BHF CRE Cardiovascular Medicinal Chemistry graduate student

Project: Characterisation of novel Evasins

Supervisors:  Dr Akane Kawamura, Professor Shoumo Bhattacharya.


I studied for my undergraduate degree in chemistry at Cardiff University where I graduated with a first class degree and was awarded the TOCRIS Prize for Best MChem Performance and the Excellent Undergraduate Project Prize. I spent my year abroad working at the University of Toronto for Professor Patrick T. Gunning where I synthesised sensors for over active kinases. It was here that I first learned the impact chemistry can have on medicine and after this year I was fairly certain I wanted to continue in the field of medicinal chemistry after completing my studies. I returned to Cardiff for my Masters year where I was looking into the generation of cell permeable biophotonic nanoswitches under the supervision of Professor Rudolph K. Allemann. Here I worked in a more biological setting and this gave me a first taste of what being at the interface of chemistry and biology is like.

I was particularly interested in BHF CRE D.Phil course due to the interdisciplinary nature, and after having spent my third and four years of my chemistry degree seeing how chemistry and biology can tie together quite nicely I was sure the course was for me.

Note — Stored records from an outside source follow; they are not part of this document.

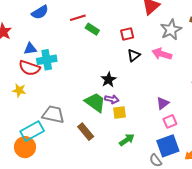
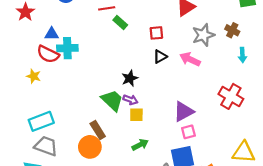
purple triangle: (163, 103) -> (184, 111), size x1.5
gray trapezoid: (53, 114) -> (46, 146), moved
orange circle: (25, 147) -> (90, 147), moved

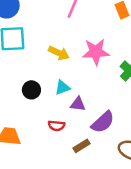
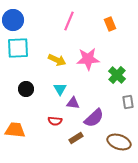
cyan triangle: (62, 88) -> (60, 89), turned -40
black circle: (31, 90) -> (26, 89), moved

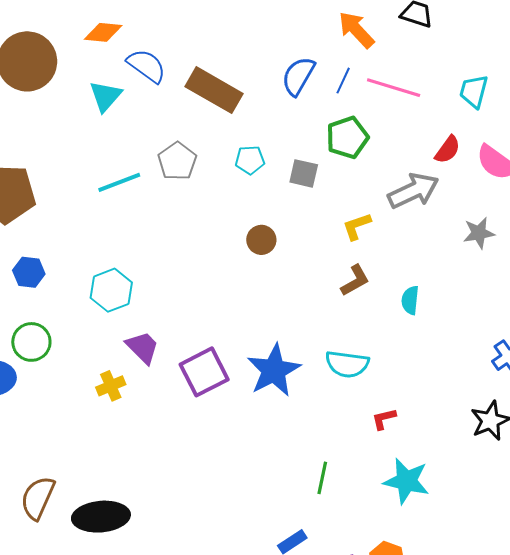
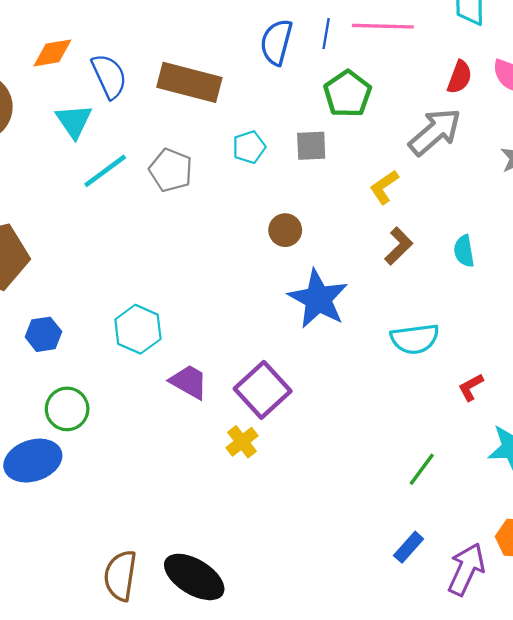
blue semicircle: (146, 66) -> (109, 76), turned 45
cyan line: (119, 182) -> (105, 171), moved
blue star: (274, 370) -> (318, 299), moved
yellow cross: (111, 386) -> (242, 442), moved
green line: (322, 478) -> (422, 469), turned 40
black ellipse: (101, 517) -> (194, 577), turned 52

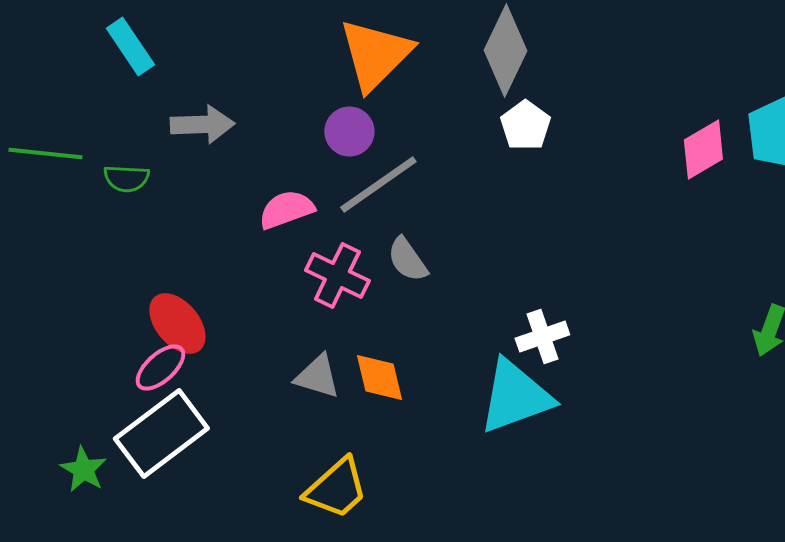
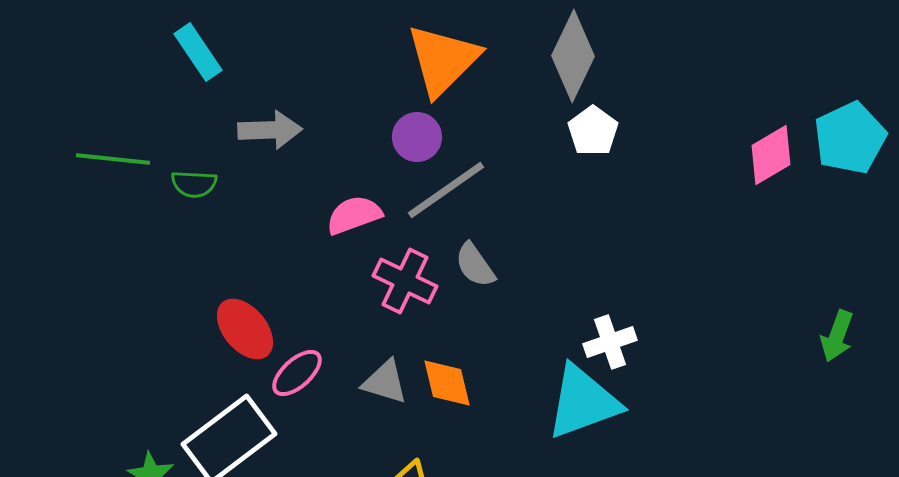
pink ellipse: (160, 368) -> (297, 373), moved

Having both a chemistry and a biology supervisor was appealing, as it would mean getting a good grounding in both chemistry and biology during my DPhil, ensuring that I gained an insight into all aspects of medicinal chemistry. I also felt that the taught first year would allow me to get a deeper understanding of medicinal chemistry before I undertook my research project. Having rotations and being able to work in a lab before committing to three years was also very enticing as it meant that I could make sure I was a good fit for the lab before joining.

I spent my first rotation working for Professors Darren Dixon and Charles Redwood looking into the synthesis of epigallocatechin gallate analogues for the treatment of hypertrophic cardiomyopathy. This rotation gave me a great experience of small molecule synthesis and characterisation in in vitro assays. I then spent my second rotation with Professor Shoumo Bhattacharya and Dr Akane Kawamura looking into novel multiple chemokine binding proteins (evasins) and peptides. I enjoyed this rotation so much that I decided to carry on working on this project for the next three years. I am currently recombinantly expressing a novel evasin in HEK 293 cells and characterising it in in vitro binding and cell migration assays. I am trying to dissect the molecular basis of the interaction of my evasin with its target chemokines and determine the key residues involved in binding. I am then hoping to engineer evasins with novel binding properties.  I am also aiming to discover new chemokine binding peptides through the use of an mRNA display screening technology that will be able to halt chemokine driven migration. This project should result in the generation of novel compounds that will be able to neutralise chemokine driven migration in vivo which may be useful for the treatment of disorders where pathological inflammation is implicated. 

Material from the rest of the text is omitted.